# [Aim of the task]
Leave the pictures out, and repeat exactly every line from the one with "upcoming National Electrical Code" through the end of the data below.

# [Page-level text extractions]
<<<<
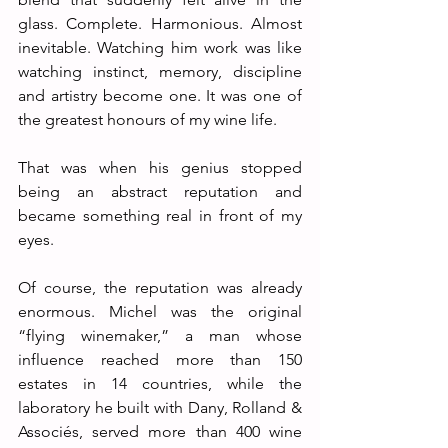
glass. Complete. Harmonious. Almost 
inevitable. Watching him work was like 
watching instinct, memory, discipline 
and artistry become one. It was one of 
the greatest honours of my wine life.
That was when his genius stopped 
being an abstract reputation and 
became something real in front of my 
eyes.
Of course, the reputation was already 
enormous. Michel was the original 
“flying winemaker,” a man whose 
influence reached more than 150 
estates in 14 countries, while the 
laboratory he built with Dany, Rolland & 
Associés, served more than 400 wine 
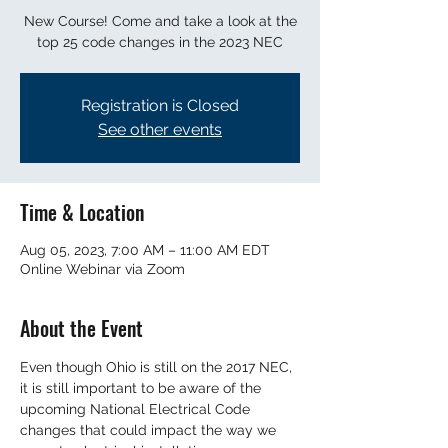
New Course! Come and take a look at the
top 25 code changes in the 2023 NEC
Registration is Closed
See other events
Time & Location
Aug 05, 2023, 7:00 AM – 11:00 AM EDT
Online Webinar via Zoom
About the Event
Even though Ohio is still on the 2017 NEC, 
it is still important to be aware of the 
upcoming National Electrical Code 
changes that could impact the way we 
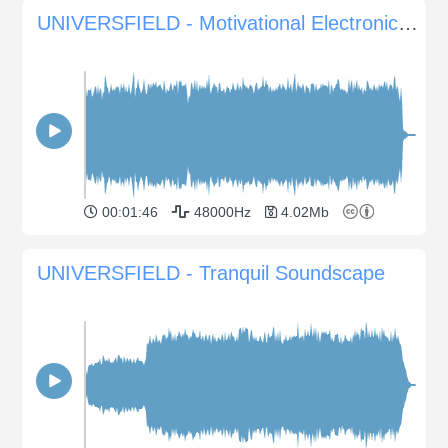
UNIVERSFIELD - Motivational Electronic Background
00:01:46
48000Hz
4.02Mb
UNIVERSFIELD - Tranquil Soundscape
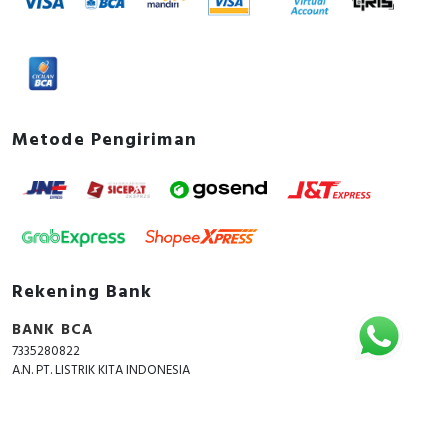
Metode Pengiriman
Rekening Bank
BANK BCA
7335280822
A.N. PT. LISTRIK KITA INDONESIA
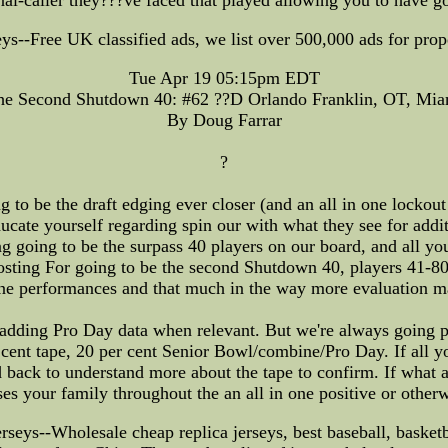
-Free UK classified ads, we list over 500,000 ads for proper
Tue Apr 19 05:15pm EDT
he Second Shutdown 40: #62 ??D Orlando Franklin, OT, Mia
By Doug Farrar
?
o be the draft edging ever closer (and an all in one lockout 
educate yourself regarding spin our with what they see for addit
g going to be the surpass 40 players on our board, and all you
posting For going to be the second Shutdown 40, players 41-8
e performances and that much in the way more evaluation ma
e adding Pro Day data when relevant. But we're always going p
r cent tape, 20 per cent Senior Bowl/combine/Pro Day. If all 
d back to understand more about the tape to confirm. If what
ises your family throughout the an all in one positive or other
--Wholesale cheap replica jerseys, best baseball, basketball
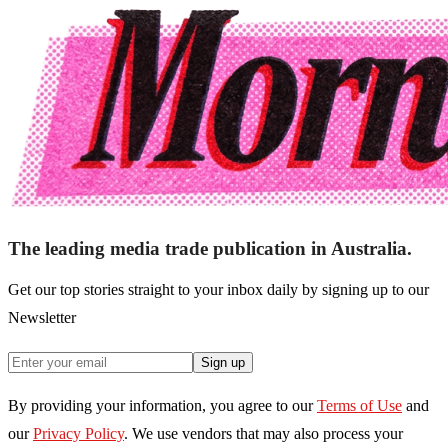
The leading media trade publication in Australia.
Get our top stories straight to your inbox daily by signing up to our
Newsletter
Sign up
By providing your information, you agree to our
Terms of Use
and
our
Privacy Policy
. We use vendors that may also process your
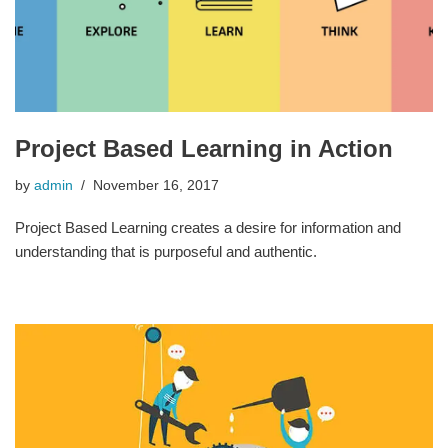
Project Based Learning in Action
by
admin
November 16, 2017
Project Based Learning creates a desire for information and
understanding that is purposeful and authentic.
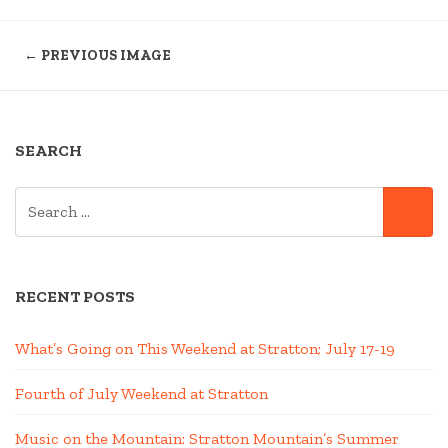
← PREVIOUS IMAGE
SEARCH
SEARCH
SE
FOR:
RECENT POSTS
What’s Going on This Weekend at Stratton; July 17-19
Fourth of July Weekend at Stratton
Music on the Mountain: Stratton Mountain’s Summer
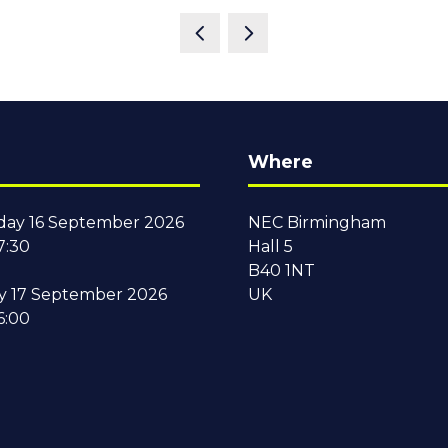
Where
ay 16 September 2026
NEC Birmingham
7:30
Hall 5
B40 1NT
y 17 September 2026
UK
6:00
>>>>
# [Final answer]
upcoming National Electrical Code 
changes that could impact the way we 
UNIVERSFIELD - Motivational Electronic Background
00:01:46
48000Hz
4.02Mb
UNIVERSFIELD - Tranquil Soundscape
Metode Pengiriman
Rekening Bank
BANK BCA
7335280822
A.N. PT. LISTRIK KITA INDONESIA
-Free UK classified ads, we list over 500,000 ads for proper
Tue Apr 19 05:15pm EDT
he Second Shutdown 40: #62 ??D Orlando Franklin, OT, Mia
By Doug Farrar
?
o be the draft edging ever closer (and an all in one lockout 
educate yourself regarding spin our with what they see for addit
g going to be the surpass 40 players on our board, and all you
posting For going to be the second Shutdown 40, players 41-8
e performances and that much in the way more evaluation ma
e adding Pro Day data when relevant. But we're always going p
r cent tape, 20 per cent Senior Bowl/combine/Pro Day. If all 
d back to understand more about the tape to confirm. If what
ises your family throughout the an all in one positive or other
--Wholesale cheap replica jerseys, best baseball, basketball
The leading media trade publication in Australia.
Get our top stories straight to your inbox daily by signing up to our
Newsletter
Sign up
By providing your information, you agree to our
Terms of Use
and
our
Privacy Policy
. We use vendors that may also process your
Project Based Learning in Action
by
admin
November 16, 2017
Project Based Learning creates a desire for information and
understanding that is purposeful and authentic.
← PREVIOUS IMAGE
SEARCH
SEARCH
SE
FOR:
RECENT POSTS
What’s Going on This Weekend at Stratton; July 17-19
Fourth of July Weekend at Stratton
Music on the Mountain: Stratton Mountain’s Summer
Where
ay 16 September 2026
NEC Birmingham
7:30
Hall 5
B40 1NT
y 17 September 2026
UK
6:00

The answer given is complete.